What to produce → Begin the copy at the line containing "tubercule de Gerdy" in the data below and end it at the line containing "Verified Purchase", keeping each line exact and leaving out pictures.

Stored data →
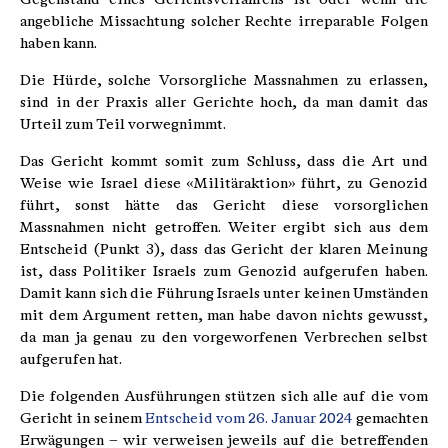
angebliche Missachtung solcher Rechte irreparable Folgen
haben kann.
Die Hürde, solche Vorsorgliche Massnahmen zu erlassen,
sind in der Praxis aller Gerichte hoch, da man damit das
Urteil zum Teil vorwegnimmt.
Das Gericht kommt somit zum Schluss, dass die Art und
Weise wie Israel diese «Militäraktion» führt, zu Genozid
führt, sonst hätte das Gericht diese vorsorglichen
Massnahmen nicht getroffen. Weiter ergibt sich aus dem
Entscheid (Punkt 3), dass das Gericht der klaren Meinung
ist, dass Politiker Israels zum Genozid aufgerufen haben.
Damit kann sich die Führung Israels unter keinen Umständen
mit dem Argument retten, man habe davon nichts gewusst,
da man ja genau zu den vorgeworfenen Verbrechen selbst
aufgerufen hat.
Die folgenden Ausführungen stützen sich alle auf die vom
Gericht in seinem
Entscheid vom 26. Januar 2024
gemachten
Erwägungen – wir verweisen jeweils auf die betreffenden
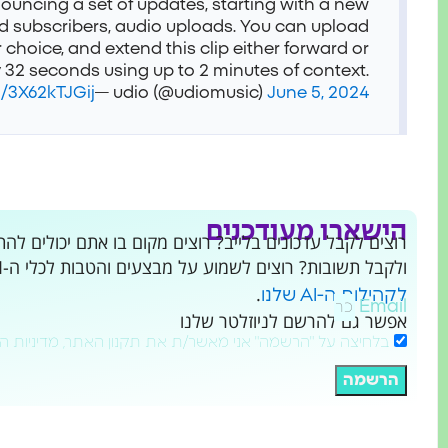
ouncing a set of updates, starting with a new
id subscribers, audio uploads. You can upload
r choice, and extend this clip either forward or
32 seconds using up to 2 minutes of context.
m/3X62kTJGij
— udio (@udiomusic)
June 5, 2024
הישארו מעודכנים
ולקבל תשובות? רוצים לשמוע על מבצעים והטבות לכלי ה-AI שמשנים את העולם?
.
לקהילות ה-AI שלנו
Email
אפשר גם להרשם לניוזלטר שלנו
בלחיצה על "הרשמה" אני מאשר/ת את תקנון האתר, מדיניות ה
הרשמה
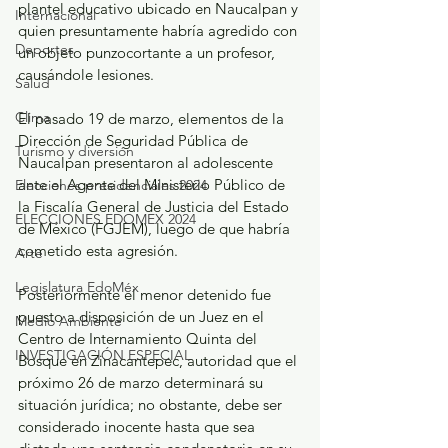
plantel educativo ubicado en Naucalpan y 
Internacional
quien presuntamente habría agredido con 
Deportes
un objeto punzocortante a un profesor, 
causándole lesiones.
Salud
Clima
El pasado 19 de marzo, elementos de la 
Dirección de Seguridad Pública de 
Turismo y diversión
Naucalpan presentaron al adolescente 
ante el Agente del Ministerio Público de 
Elecciones presidenciales 2024
la Fiscalía General de Justicia del Estado 
ELECCIONES EDOMEX 2024
de México (FGJEM), luego de que habría 
cometido esta agresión.
Arte
Legislatura EdoMéx
Posteriormente el menor detenido fue 
puesto a disposición de un Juez en el 
Medio Ambiente
Centro de Internamiento Quinta del 
INVESTIGACIÓN ESPECIAL
Bosque en Zinacantepec, autoridad que el 
próximo 26 de marzo determinará su 
situación jurídica; no obstante, debe ser 
considerado inocente hasta que sea 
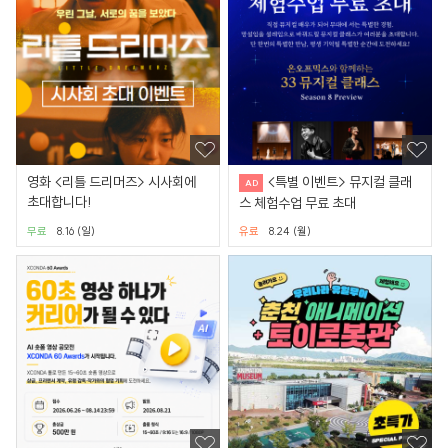
영화 <리틀 드리머즈> 시사회에
<특별 이벤트> 뮤지컬 클래
초대합니다!
스 체험수업 무료 초대
무료
8.16 (일)
유료
8.24 (월)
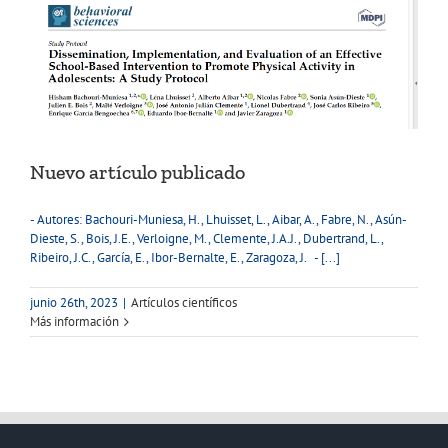
Nuevo artículo publicado
- Autores: Bachouri-Muniesa, H., Lhuisset, L., Aibar, A., Fabre, N., Asún-
Dieste, S., Bois, J.E., Verloigne, M., Clemente, J.A.J., Dubertrand, L.,
Ribeiro, J.C., García, E., Ibor-Bernalte, E., Zaragoza, J. - [...]
junio 26th, 2023
|
Artículos científicos
Más información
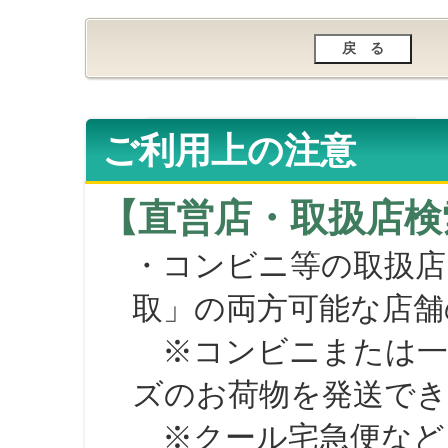
ご利用上の注意
【直営店・取扱店検
・コンビニ等の取扱店
取」の両方可能な店舗
※コンビニまたは一部の
ズのお荷物を発送で
※クール宅急便など、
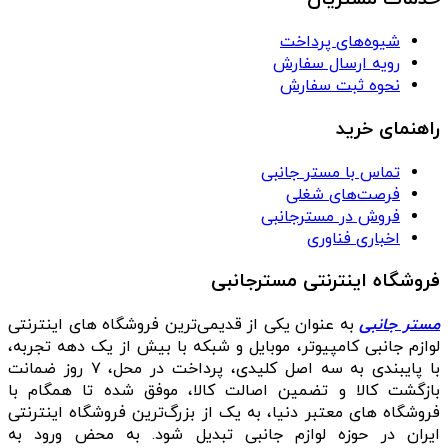
شیوه‌های پرداخت
رویه ارسال سفارش
نحوه ثبت سفارش
راهنمای خرید
تماس با مستر جانبی
فرصت‌های شغلی
فروش در مسترجانبی
اخباری فناوری
فروشگاه اینترنتی مسترجانبی
مستر جانبی
به عنوان یکی از قدیمی‌ترین فروشگاه های اینترنتی
لوازم جانبی کامپیوتر، موبایل و شبکه با بیش از یک دهه تجربه،
با پایبندی به سه اصل کلیدی، پرداخت در محل، ۷ روز ضمانت
بازگشت کالا و تضمین اصالت کالا، موفق شده تا همگام با
فروشگاه‌ های معتبر دنیا، به یک از بزرگ‌ترین فروشگاه اینترنتی
ایران در حوزه لوازم جانبی تبدیل شود. به محض ورود به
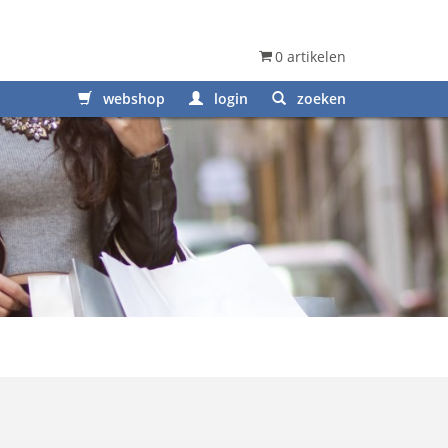
0 artikelen
webshop
login
zoeken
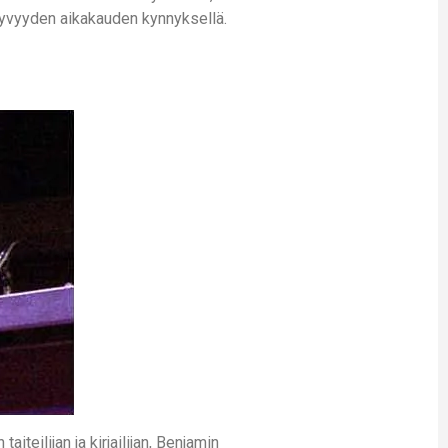
hyvyyden aikakauden kynnyksellä.
iteilijan ja kirjailijan, Benjamin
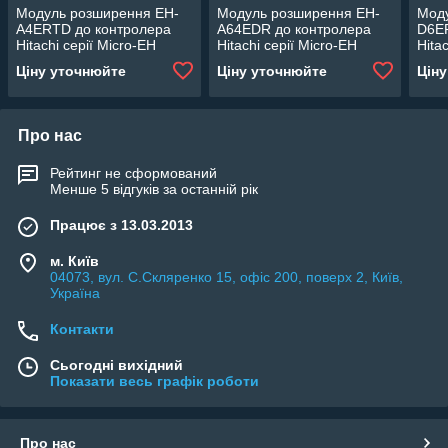
Модуль розширення EH-
Модуль розширення EH-
Мод
A4ERTD до контролера
A64EDR до контролера
D6E
Hitachi серії Micro-EH
Hitachi серії Micro-EH
Hita
Ціну уточнюйте
Ціну уточнюйте
Цін
Про нас
Рейтинг не сформований
Менше 5 відгуків за останній рік
Працює з 13.03.2013
м. Київ
04073, вул. C.Скляренко 15, офіс 200, поверх 2, Київ,
Україна
Контакти
Сьогодні вихідний
Показати весь графік роботи
Про нас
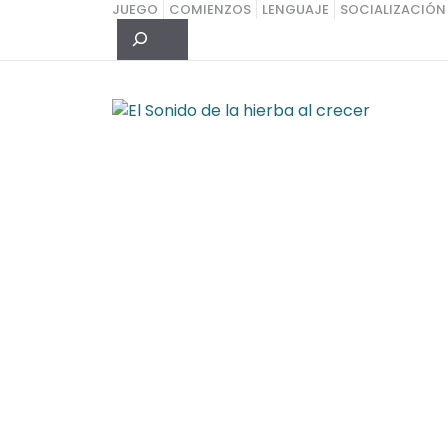
Saltar
JUEGO
COMIENZOS
LENGUAJE
SOCIALIZACIÓN
Buscar
al
contenido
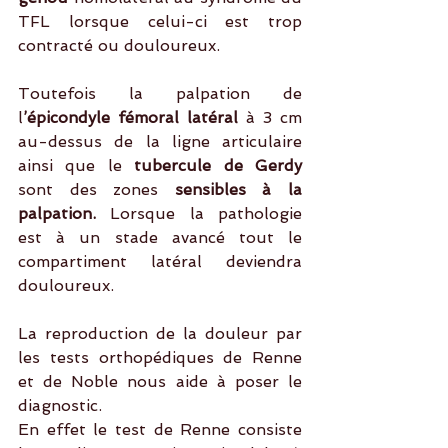
TFL lorsque celui-ci est trop 
contracté ou douloureux.
Toutefois la palpation de 
l
’épicondyle fémoral latéral
 à 3 cm 
au-dessus de la ligne articulaire 
ainsi que le 
tubercule de Gerdy
sont des zones 
sensibles à la 
palpation. 
Lorsque la pathologie 
est à un stade avancé tout le 
compartiment latéral deviendra 
douloureux.
La reproduction de la douleur par 
les tests orthopédiques de Renne 
et de Noble nous aide à poser le 
diagnostic.
En effet le test de Renne consiste 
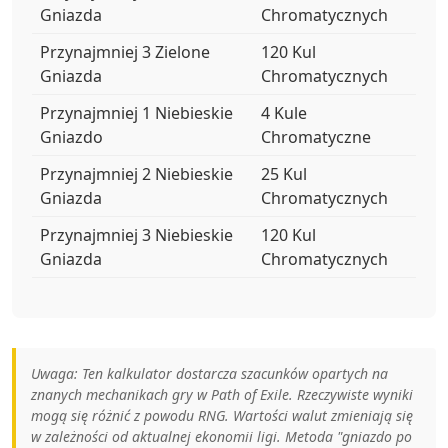
Gniazda
Chromatycznych
Przynajmniej 3 Zielone
120 Kul
Gniazda
Chromatycznych
Przynajmniej 1 Niebieskie
4 Kule
Gniazdo
Chromatyczne
Przynajmniej 2 Niebieskie
25 Kul
Gniazda
Chromatycznych
Przynajmniej 3 Niebieskie
120 Kul
Gniazda
Chromatycznych
Uwaga: Ten kalkulator dostarcza szacunków opartych na
znanych mechanikach gry w Path of Exile. Rzeczywiste wyniki
mogą się różnić z powodu RNG. Wartości walut zmieniają się
w zależności od aktualnej ekonomii ligi. Metoda "gniazdo po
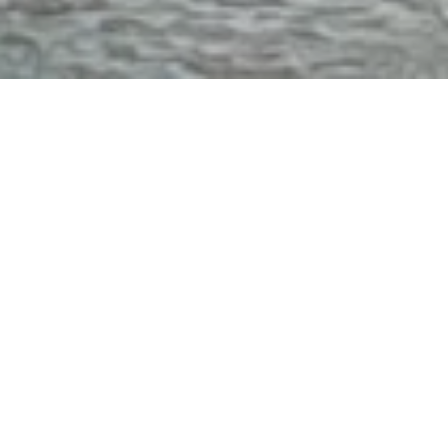
Personenschifffahrt -
Köln-Düsseldorfer-
Anlegestelle
Am Rheinufer, 55430 Oberwesel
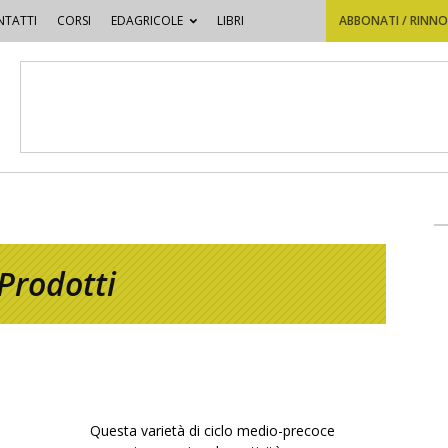
TATTI
CORSI
EDAGRICOLE
LIBRI
ABBONATI / RINN
Prodotti
Questa varietà di ciclo medio-precoce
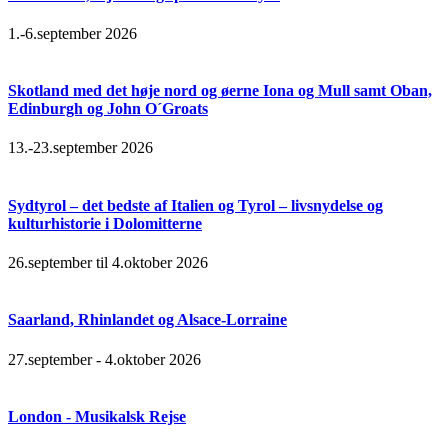
1.-6.september 2026
Skotland med det høje nord og øerne Iona og Mull samt Oban,
Edinburgh og John O´Groats
13.-23.september 2026
Sydtyrol – det bedste af Italien og Tyrol – livsnydelse og
kulturhistorie i Dolomitterne
26.september til 4.oktober 2026
Saarland, Rhinlandet og Alsace-Lorraine
27.september - 4.oktober 2026
London - Musikalsk Rejse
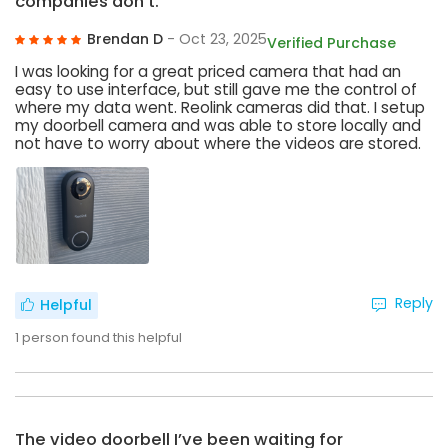
companies don’t.
Brendan D
- Oct 23, 2025
Verified Purchase
I was looking for a great priced camera that had an
easy to use interface, but still gave me the control of
where my data went. Reolink cameras did that. I setup
my doorbell camera and was able to store locally and
not have to worry about where the videos are stored.
Reply
Helpful
1
person found this helpful
The video doorbell I’ve been waiting for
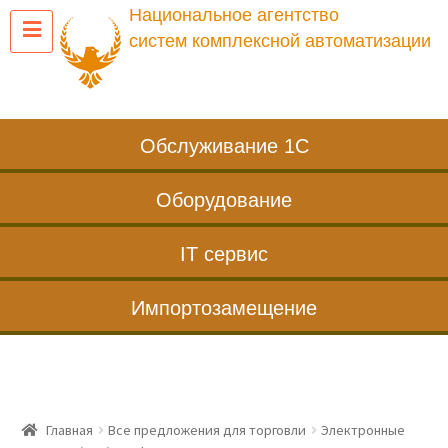
Национальное агентство
систем комплексной автоматизации
Обслуживание 1С
Оборудование
IT сервис
Импортозамещение
Главная
Все предложения для торговли
Электронные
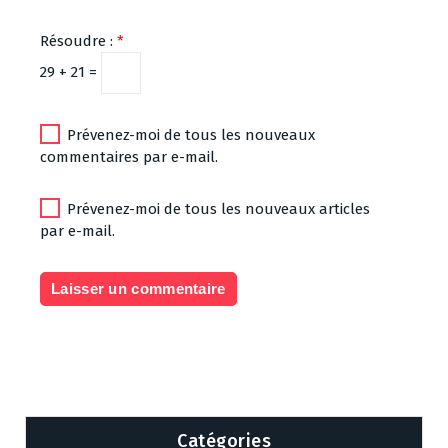
Résoudre :
*
29 + 21 =
Prévenez-moi de tous les nouveaux
commentaires par e-mail.
Prévenez-moi de tous les nouveaux articles
par e-mail.
Catégories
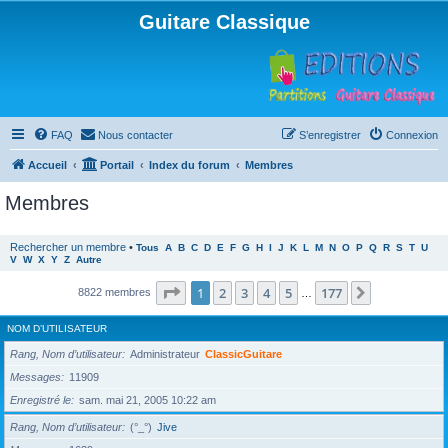
Guitare Classique
FAQ
Nous contacter
S’enregistrer
Connexion
Accueil
Portail
Index du forum
Membres
Membres
Rechercher un membre
•
Tous
A
B
C
D
E
F
G
H
I
J
K
L
M
N
O
P
Q
R
S
T
U
V
W
X
Y
Z
Autre
Page
1
sur
177
1
2
3
4
5
177
Suivante
8822 membres
…
NOM D’UTILISATEUR
Rang, Nom d’utilisateur
Administrateur
ClassicGuitare
Messages
11909
Enregistré le
sam. mai 21, 2005 10:22 am
Rang, Nom d’utilisateur
(°_°)
Jive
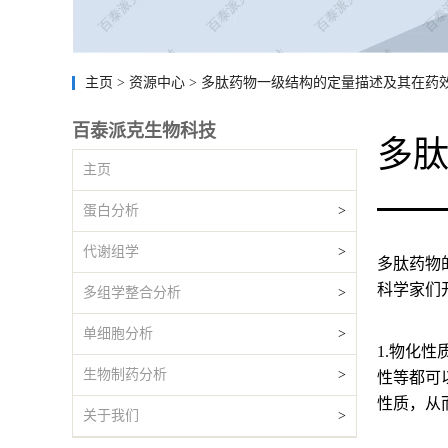
主页
>
资源中心
>
多肽药物一级结构的定量描述及其在药
百泰派克生物科技
多
主页
蛋白分析
>
代谢组学
>
多肽药物
科学家们
多组学整合分析
>
单细胞分析
>
1.物化性
生物制药分析
>
性等都可
性质，从
关于我们
>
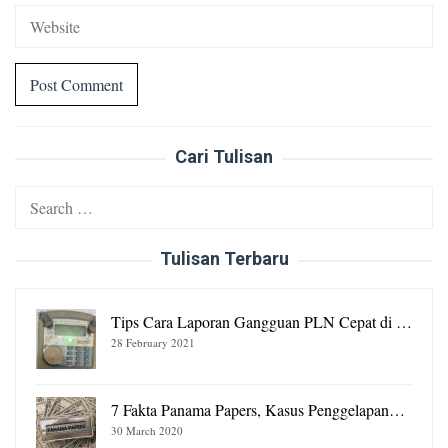
Cari Tulisan
Search
for:
Tulisan Terbaru
Tips Cara Laporan Gangguan PLN Cepat di …
28 February 2021
7 Fakta Panama Papers, Kasus Penggelapan…
30 March 2020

Task answer →
tubercule de Gerdy
sont des zones 
sensibles à la 
palpation. 
Lorsque la pathologie 
est à un stade avancé tout le 
compartiment latéral deviendra 
douloureux.
La reproduction de la douleur par 
les tests orthopédiques de Renne 
et de Noble nous aide à poser le 
diagnostic.
En effet le test de Renne consiste 
Gniazda
Chromatycznych
Przynajmniej 3 Zielone
120 Kul
Gniazda
Chromatycznych
Przynajmniej 1 Niebieskie
4 Kule
Gniazdo
Chromatyczne
Przynajmniej 2 Niebieskie
25 Kul
Gniazda
Chromatycznych
Przynajmniej 3 Niebieskie
120 Kul
Gniazda
Chromatycznych
Uwaga: Ten kalkulator dostarcza szacunków opartych na
znanych mechanikach gry w Path of Exile. Rzeczywiste wyniki
mogą się różnić z powodu RNG. Wartości walut zmieniają się
w zależności od aktualnej ekonomii ligi. Metoda "gniazdo po
Personenschifffahrt -
Köln-Düsseldorfer-
Anlegestelle
Am Rheinufer, 55430 Oberwesel
TATTI
CORSI
EDAGRICOLE
LIBRI
ABBONATI / RINN
Prodotti
Questa varietà di ciclo medio-precoce
1.-6.september 2026
Skotland med det høje nord og øerne Iona og Mull samt Oban,
Edinburgh og John O´Groats
13.-23.september 2026
Sydtyrol – det bedste af Italien og Tyrol – livsnydelse og
kulturhistorie i Dolomitterne
26.september til 4.oktober 2026
Saarland, Rhinlandet og Alsace-Lorraine
27.september - 4.oktober 2026
London - Musikalsk Rejse
companies don’t.
Brendan D
- Oct 23, 2025
Verified Purchase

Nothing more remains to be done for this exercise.